The Central Government has banned the training and exhibition of five species of animals: the tiger, lion, panther, bears and monkeys in 1998 and requested the Tamil Nadu State Government to set up the rescue and rehabilitation centre. A separate rescue centre in Arignar Anna Zoological Park was therefore established in an area of 250 acres away from the main zoo, and where people will not disturb these animals that are being rehabilitated. At present there are 32 lions and seven tigers recuperating from a traumatic experience of being ill treated in zoos. They are fed on 7 kg beef and 350gms of liver on a daily basis while Tuesday is a fasting day for the animals! The rescued bears were sent to the Bannerghatta zoo.

The zoo's veterinary doctors are on call and there's a modern veterinary hospital with a clinical room, pathology room, laboratory, operation theatre and quarantine facilities.

Supplying food for all the zoo animals (including the rehabilitated ones) is important. The herbivore animals get a diet of fruits, vegetables, wheat bran and fodder grass. The carnivores are given beef and chicken. The birds are fed fish. The quality of the feed is checked and tested before giving to the animals. This is main reason why visitors are forbidden to feed animals, for it could cause abnormal behaviour, digestive troubles, and they could even die. It was found that careless disposal of plastic bags have been the cause of many deaths of the zoo animals.

While these rehabilitated animals are under the protective care of the zoo authorities, there are other wildlife creatures to be rescued and this is done by the Rescue Centre at Velachery rescues animals in distress. Deer wandering confusedly are rescued. Many a cobra or any other snakes that slither uninvited into homes are caught by Irulas who are expert snake catchers and released into the forest. The officials said around 1200 snakes are annually rescued and released by them. Clutches of snakes eggs that are found are incubated and when they hatch the babies are given glucose and when the appropriate time arrives are released into the forest.

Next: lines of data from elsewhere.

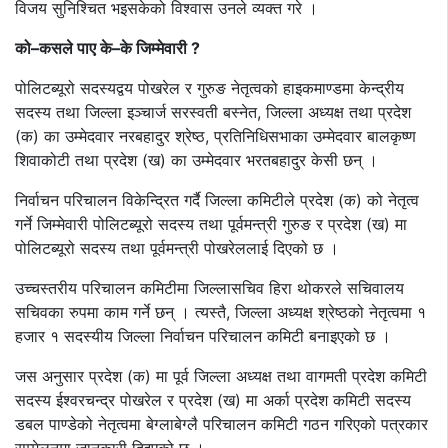
विजय सुनिश्चित भइसकेको विश्वास उनले व्यक्त गरे ।
को–कसले पाए के–के जिम्मेवारी ?
पोलिटब्यूरो सदस्यद्वय पोखरेल र गुरुङ नेतृत्वको हाइकमाण्डमा केन्द्रीय
सदस्य तथा जिल्ला इञ्चार्ज सरस्वती बस्नेत, जिल्ला अध्यक्ष तथा प्रदेश
(क) का उम्मेदवार नरबहादुर श्रेष्ठ, प्रतिनिधिसभाका उम्मेदवार बालकृष्ण
शिवाकोटी तथा प्रदेश (ख) का उम्मेदवार भरतबहादुर केसी छन् ।
निर्वाचन परिचालन विकेन्द्रित गर्दै जिल्ला कमिटीले प्रदेश (क) को नेतृत्व
गर्ने जिम्मेवारी पोलिटब्यूरो सदस्य तथा पूर्वमन्त्री गुरुङ र प्रदेश (ख) मा
पोलिटब्यूरो सदस्य तथा पूर्वमन्त्री पोखरेललाई दिएको छ ।
उच्चस्तरीय परिचालन कमिटीमा जिल्लासचिव हिरा थोकरले सचिवालय
सचिवका रुपमा काम गर्ने छन् । त्यस्तै, जिल्ला अध्यक्ष श्रेष्ठको नेतृत्वमा १
हजार १ सदस्यीय जिल्ला निर्वाचन परिचालन कमिटी बनाइएको छ ।
जस अनुसार प्रदेश (क) मा पूर्व जिल्ला अध्यक्ष तथा वागमती प्रदेश कमिटी
सदस्य ईश्वरचन्द्र पोखरेल र प्रदेश (ख) मा अर्का प्रदेश कमिटी सदस्य
डबल पाण्डेको नेतृत्वमा बेग्लाबेग्लै परिचालन कमिटी गठन गरिएको पत्रकार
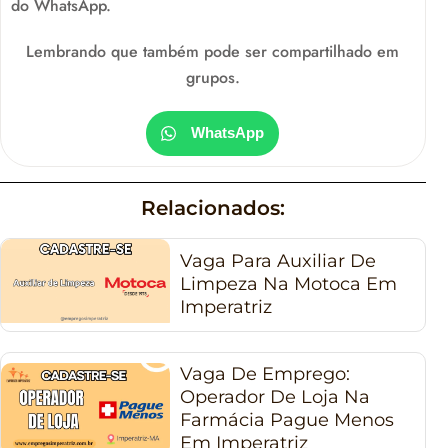
do WhatsApp.
Lembrando que também pode ser compartilhado em
grupos.
WhatsApp
Relacionados:
Vaga Para Auxiliar De
Limpeza Na Motoca Em
Imperatriz
Vaga De Emprego:
Operador De Loja Na
Farmácia Pague Menos
Em Imperatriz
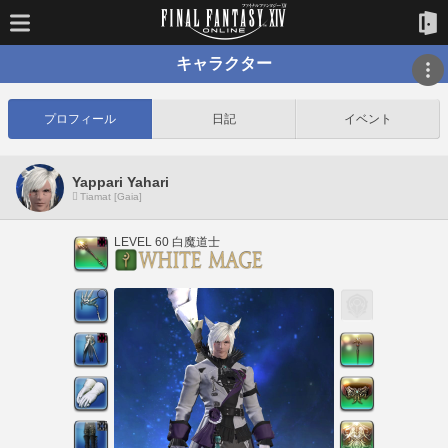
キャラクター
プロフィール
日記
イベント
Yappari Yahari
Tiamat [Gaia]
LEVEL 60 白魔道士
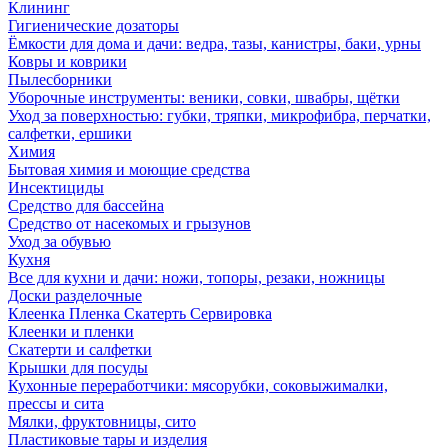
Клининг
Гигиенические дозаторы
Ёмкости для дома и дачи: ведра, тазы, канистры, баки, урны
Ковры и коврики
Пылесборники
Уборочные инструменты: веники, совки, швабры, щётки
Уход за поверхностью: губки, тряпки, микрофибра, перчатки,
салфетки, ершики
Химия
Бытовая химия и моющие средства
Инсектициды
Средство для бассейна
Средство от насекомых и грызунов
Уход за обувью
Кухня
Все для кухни и дачи: ножи, топоры, резаки, ножницы
Доски разделочные
Клеенка Пленка Скатерть Сервировка
Клеенки и пленки
Скатерти и салфетки
Крышки для посуды
Кухонные переработчики: мясорубки, соковыжималки,
прессы и сита
Мялки, фруктовницы, сито
Пластиковые тары и изделия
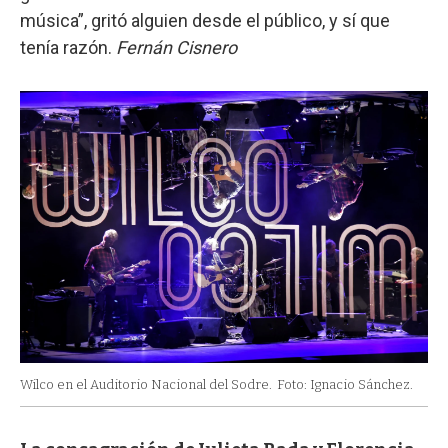
música”, gritó alguien desde el público, y sí que
tenía razón.
Fernán Cisnero
Wilco en el Auditorio Nacional del Sodre.
Foto: Ignacio Sánchez.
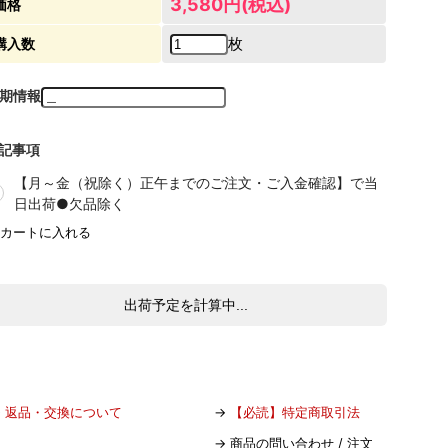
3,580円(税込)
価格
枚
購入数
期情報
記事項
【月～金（祝除く）正午までのご注文・ご入金確認】で当
日出荷●欠品除く
出荷予定を計算中...
→
返品・交換について
→
【必読】特定商取引法
→
商品の問い合わせ / 注文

A forest official at the centre related how about 80 monkeys that were harassing pilgrims at the Tirutanni temple were caught with food traps and released miles away from the temple.

It would be well to remember that wildlife is very much a part of our world and they do enrich and colour our lives. It is in our hands, to protect and preserve them.

If you see an animal in distress, call the Rescue Centre at 044 22200335

Please remember:

Zoo animals are not active all the time. Like us they too need rest, even during the daytime.

It is cruel to throw stones, sticks, plastic and other objects at them. Knocking on glass panes may frighten them.

It is dangerous to throw coins and other objects into water moats and pools- it could choke the animals when they swallow it.

Never climb over the barriers and fences and tease or provoke the animal.